# Alexine Studios

![Penguin](https://github.com/chiruharshith/Alexine_Studios/blob/main/media/penguine.png?raw=true)

The dataset consists of the below 7 columns,

- **species:** penguin species (Chinstrap, Adélie, or Gentoo)
- **culmen length & depth:** The culmen is the upper ridge of a bird's beak
- **flipper_length_mm:** flipper length
- **body_mass_g:** body mass
- **island:** island name (Dream, Torgersen, or Biscoe)
- **sex:** penguin sex

## Download Dataset

In [None]:
!mkdir datasets
!wget -qq https://raw.githubusercontent.com/chiruharshith/Alexine_Studios/main/datasets/penguins.csv -P datasets

#### Importing Required Packages

In [None]:
import pandas as pd
from sklearn.model_selection import train_test_split

In [None]:
# Load the data
df = pd.read_csv('datasets/penguins.csv')
df.head(3)

In [None]:
# Count NaN values in each column of the dataframe
df.isna().sum()

In [None]:
# Print the unique() elements from the sex column 
df['sex'].unique()

In [None]:
# Drop the records where sex column has NaN values
df.dropna(subset = ['sex'], inplace = True)
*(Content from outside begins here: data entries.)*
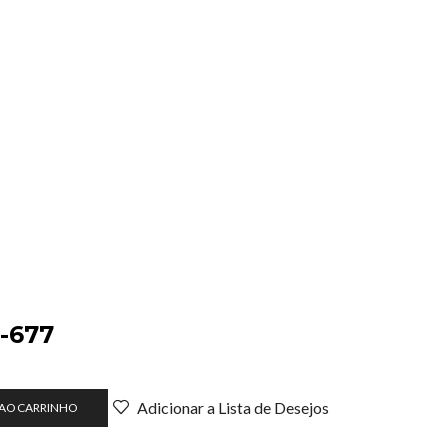
E-677
Adicionar a Lista de Desejos
 AO CARRINHO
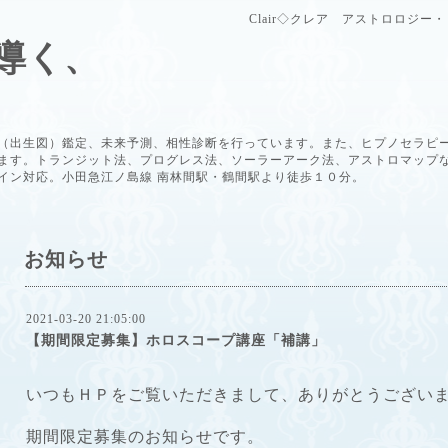
Clair◇クレア アストロロジ
導く、
（出生図）鑑定、未来予測、相性診断を行っています。また、ヒプノセラピ
ます。トランジット法、プログレス法、ソーラーアーク法、アストロマップ
イン対応。小田急江ノ島線 南林間駅・鶴間駅より徒歩１０分。
お知らせ
2021-03-20 21:05:00
【期間限定募集】ホロスコープ講座「補講」
いつもＨＰをご覧いただきまして、ありがとうござい
期間限定募集のお知らせです。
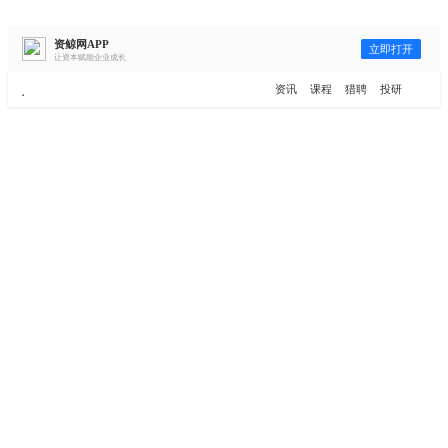
资鲸网APP
立即打开
让资本赋能企业成长
更多频道
点击进入频道
资讯
课程
猎聘
投研
资讯
课堂
直播
商学院
报告
人才猎聘
政府园区
行业峰会
为你推荐
更多
资鲸精选 | 127页PPT，读懂复
星、平安、腾讯、比亚迪、碧桂
园等66位超级商业巨头未来产业
布局！（非常值得收藏！）
年入百万，也不一定能看懂“商业
模式”！推荐收藏！
资鲸精选 | 迈瑞医疗上市：是王者
归来，还是“毒角兽”降临？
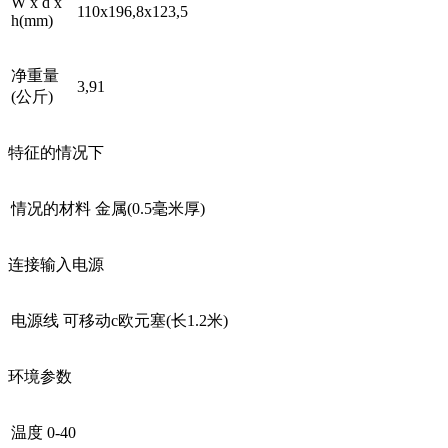
W x d x
110x196,8x123,5
h(mm)
净重量
3,91
(公斤)
特征的情况下
情况的材料
金属(0.5毫米厚)
连接输入电源
电源线
可移动c欧元塞(长1.2米)
环境参数
温度
0-40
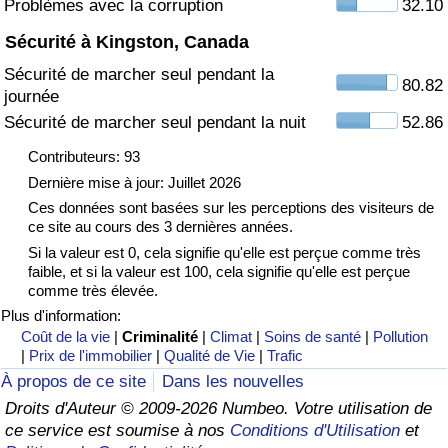
Problèmes avec la corruption
32.10
Sécurité à Kingston, Canada
Indice de Trafic
Sécurité de marcher seul pendant la
80.82
journée
Indice de Trafic (Actuel)
Sécurité de marcher seul pendant la nuit
52.86
Indice de Trafic par Pays
Contributeurs: 93
Dernière mise à jour: Juillet 2026
Ces données sont basées sur les perceptions des visiteurs de
ce site au cours des 3 dernières années.
Si la valeur est 0, cela signifie qu'elle est perçue comme très
faible, et si la valeur est 100, cela signifie qu'elle est perçue
comme très élevée.
Plus d'information:
Coût de la vie
|
Criminalité
|
Climat
|
Soins de santé
|
Pollution
|
Prix de l'immobilier
|
Qualité de Vie
|
Trafic
À propos de ce site
Dans les nouvelles
Droits d'Auteur © 2009-2026 Numbeo. Votre utilisation de
ce service est soumise à nos
Conditions d'Utilisation
et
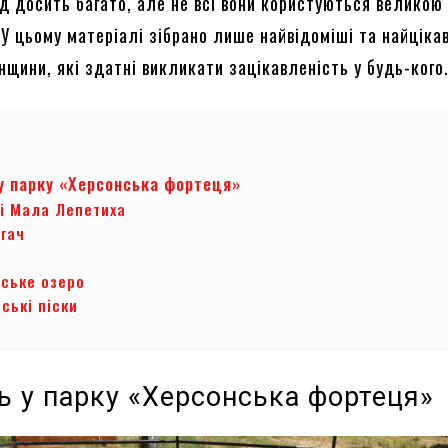
нд досить багато, але не всі вони користуються великою
У цьому матеріалі зібрано лише найвідоміші та найціка
щини, які здатні викликати зацікавленість у будь-кого
у парку «Херсонська фортеця»
і Мала Лепетиха
гач
ське озеро
ські піски
ь у парку «Херсонська фортеця»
# Print the unique() elements from the sex column after dropping
print("Unique values after dropping NA values : ", df.sex.unique())

In [None]:
df[df.sex == '.']

In [None]:
df.drop(336).sex.unique()

In [None]:
df.drop(336, inplace=True)

In [None]:
df.head(2)

In [None]:
df['species'] = df['species'].replace(['Adelie','Chinstrap', 'Gentoo'],[0, 1, 2])
df['island'] = df['island'].replace(['Torgersen','Biscoe', 'Dream'],[2, 1, 0])
df['sex'] = df['sex'].replace(['MALE','FEMALE'],[1, 0])

In [None]:
df.head(2)

In [None]:
# Storing the data and target values in two seperate variable x and y
x = df.drop(['species'], axis=1)
y = df['species']

In [None]:
x.shape, y.shape

In [None]:
# We are splitting the data into train and test sets in the ratio of 80:20 
# i.e 80 % of data is train set and 20 % of the data is test set
x_train, x_test, y_train, y_test = train_test_split(x, y, test_size = 0.2)

In [None]:
x_train.shape, x_test.shape, y_train.shape, y_test.shape

Know more about [Train_Test_Split()](https://scikit-learn.org/stable/modules/generated/sklearn.model_selection.train_test_split.html)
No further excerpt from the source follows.